How was the summer for you? Did you enjoy it or did the introduction of Consumer Duty overshadow everything else?
The cherry industry forum didn’t have a lull in August: advisers found plenty of topics to discuss, with Consumer Duty finding its way into many threads. In fact, the most popular thread last month related to the subject of vulnerable clients.
In its ‘old’ Finalised Guidance FG21/1: “Guidance for firms on the fair treatment of vulnerable customers”, the FCA stated that a “vulnerable customer is someone who, due to their personal circumstances, is especially susceptible to harm, particularly when a firm is not acting with appropriate levels of care.”

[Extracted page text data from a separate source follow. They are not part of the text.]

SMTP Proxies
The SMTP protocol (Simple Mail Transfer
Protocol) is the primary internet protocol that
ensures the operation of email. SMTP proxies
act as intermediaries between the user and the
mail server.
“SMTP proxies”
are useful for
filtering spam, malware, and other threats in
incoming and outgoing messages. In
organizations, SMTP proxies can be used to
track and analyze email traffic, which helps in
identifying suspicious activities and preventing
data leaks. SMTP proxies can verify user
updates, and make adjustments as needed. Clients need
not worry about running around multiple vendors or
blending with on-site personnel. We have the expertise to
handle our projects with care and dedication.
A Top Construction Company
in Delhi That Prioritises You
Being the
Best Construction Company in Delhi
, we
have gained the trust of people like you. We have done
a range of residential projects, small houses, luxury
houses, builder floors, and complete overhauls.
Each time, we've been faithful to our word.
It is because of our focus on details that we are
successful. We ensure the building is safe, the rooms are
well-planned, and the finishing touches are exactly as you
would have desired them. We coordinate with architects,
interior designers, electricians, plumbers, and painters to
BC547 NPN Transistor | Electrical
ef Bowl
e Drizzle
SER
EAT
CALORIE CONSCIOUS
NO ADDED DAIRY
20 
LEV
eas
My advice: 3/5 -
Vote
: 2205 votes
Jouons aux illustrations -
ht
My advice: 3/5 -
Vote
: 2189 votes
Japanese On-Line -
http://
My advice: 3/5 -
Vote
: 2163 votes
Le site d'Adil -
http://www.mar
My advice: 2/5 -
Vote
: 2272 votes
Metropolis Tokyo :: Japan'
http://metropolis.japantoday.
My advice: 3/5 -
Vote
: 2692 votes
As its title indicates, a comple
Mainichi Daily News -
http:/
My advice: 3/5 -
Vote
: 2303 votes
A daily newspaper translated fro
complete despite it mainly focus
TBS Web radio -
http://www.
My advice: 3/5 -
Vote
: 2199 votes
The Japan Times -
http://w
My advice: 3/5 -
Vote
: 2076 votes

The regulator said that ensuring consumers have an appropriate degree of protection was central to its role and that this included protecting vulnerable consumers. “We want vulnerable consumers to experience outcomes as good as those for other consumers and for them to receive consistently fair treatment across the firms and sectors we regulate,” it added.
It appears that the FCA’s stance has now changed with Consumer Duty. In its ‘new’ Final Guidance, FG22/5, the regulator states: “We expect consumers with characteristics of vulnerability to benefit from the overall improvements in outcomes delivered as a result of the new Duty …”
The view now seems to be that vulnerability isn’t necessarily permanent, but instead can be temporary, due to one’s circumstances - meaning that literally anyone could be classed as vulnerable at some point in time.
However, while on the surface this may seem admirable, the prevailing opinion on cherry is that there could be many unintended consequences. In fact, if asked who exactly is vulnerable, I’d have to say that, to me, it appears that both advisers and consumers are at risk!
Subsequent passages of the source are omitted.